Consider the case of a DB connection over TCP. If our process has open TCP connections, a TCP connection sits idle until one side sends a packet. Killing the process without closing a TCP socket results in a half-open connection. Half-open connections are handled deep in your database driver and explicit disconnection is not necessary, but it is nice.
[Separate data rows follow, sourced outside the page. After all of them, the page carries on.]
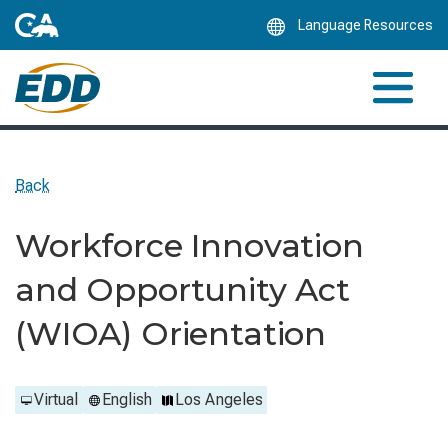
Skip
Language Resources
to
Main
Content
Back
Workforce Innovation
and Opportunity Act
(WIOA) Orientation
Virtual
English
Los Angeles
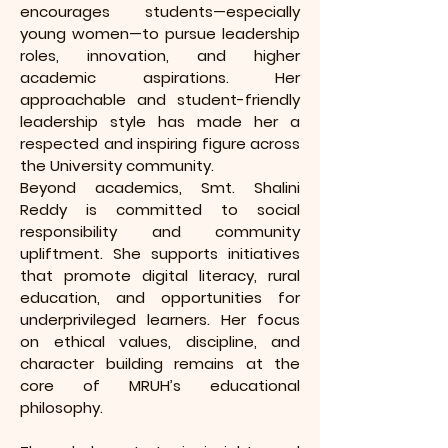
encourages students—especially
young women—to pursue leadership
roles, innovation, and higher
academic aspirations. Her
approachable and student-friendly
leadership style has made her a
respected and inspiring figure across
the University community.
Beyond academics, Smt. Shalini
Reddy is committed to social
responsibility and community
upliftment. She supports initiatives
that promote digital literacy, rural
education, and opportunities for
underprivileged learners. Her focus
on ethical values, discipline, and
character building remains at the
core of MRUH’s educational
philosophy.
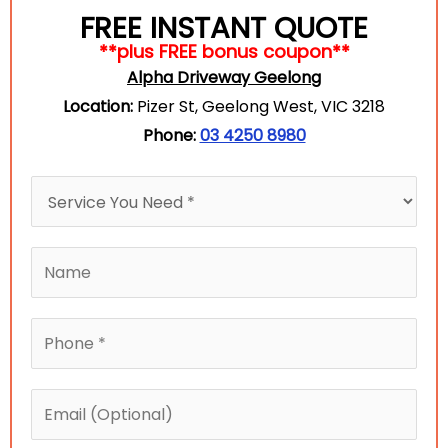
FREE INSTANT QUOTE
**plus FREE bonus coupon**
Alpha Driveway Geelong
Location:
Pizer St, Geelong West, VIC 3218
Phone:
03 4250 8980
w
H
e
o
N
w
N
a
c
a
m
a
m
e
P
n
e
(
h
w
*
O
o
e
E
p
n
h
m
t
e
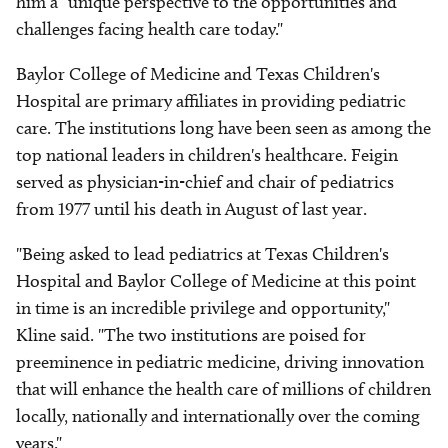
him a "unique perspective to the opportunities and
challenges facing health care today."
Baylor College of Medicine and Texas Children's
Hospital are primary affiliates in providing pediatric
care. The institutions long have been seen as among the
top national leaders in children's healthcare. Feigin
served as physician-in-chief and chair of pediatrics
from 1977 until his death in August of last year.
"Being asked to lead pediatrics at Texas Children's
Hospital and Baylor College of Medicine at this point
in time is an incredible privilege and opportunity,"
Kline said. "The two institutions are poised for
preeminence in pediatric medicine, driving innovation
that will enhance the health care of millions of children
locally, nationally and internationally over the coming
years."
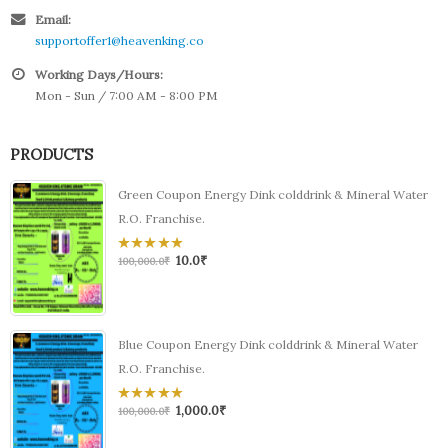
Email:
supportoffer1@heavenking.co
Working Days/Hours:
Mon - Sun / 7:00 AM - 8:00 PM
PRODUCTS
Green Coupon Energy Dink colddrink & Mineral Water
R.O. Franchise.
10.0
₹
0
100,000.0
₹
out
of
5
Blue Coupon Energy Dink colddrink & Mineral Water
R.O. Franchise.
1,000.0
₹
0
100,000.0
₹
out
of
5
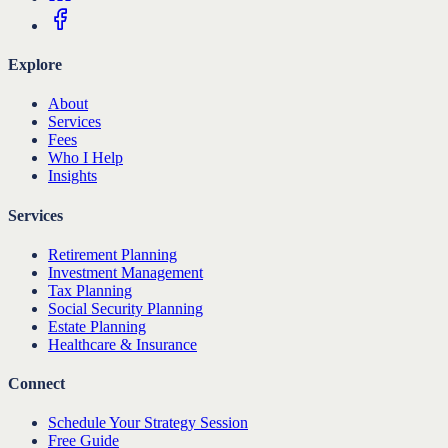
Explore
About
Services
Fees
Who I Help
Insights
Services
Retirement Planning
Investment Management
Tax Planning
Social Security Planning
Estate Planning
Healthcare & Insurance
Connect
Schedule Your Strategy Session
Free Guide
It avoids the need for application-level keepalive round trips to discover a half-open connection. Correctly closing all TCP connections ensures your database-side connection count telemetry is accurate. Further, if a starting pod initializes a large enough database connection pool in the timeout window, it may temporarily exceed your max db connections because the half-closed ones have not timed out yet!

//
// Sample code to trap SIGTERM
//
func main() 
    sigs := make(chan os.Signal, 1)
    signal.Notify(sigs, syscall.SIGTERM)

    go func() {
        // before you trapped SIGTERM your process would
        // have exited, so we are now on borrowed time.
        //
        // Kubernetes sends SIGTERM 30 seconds before 
        // shutting down the pod.

        sig := <-sigs

        // Log the received signal
        fmt.Printf("LOG: Caught sig ")
        fmt.Println(sig)

        // ... close TCP connections here.

        // Gracefully exit.
        // (Use runtime.GoExit() if you need to call defers)
        os.Exit(0)
    }()
}

You may also want to trap SIGINT which usually occurs when the user types Control-C. These don’t happen in production, but if you see one in a log, you can quickly recognize you aren’t looking at production logs!

No Exit Left Behind

At this point we have deeply limited the number of ways your application can silently fail in production. The resiliency of Kubernetes and the default behaviours of the Go runtime can sweep issues under the rug.

With just a few small code snippets, we are back in control of our exit conditions.

Crashing gracefully is about leaving a meaningful corpse for others to find.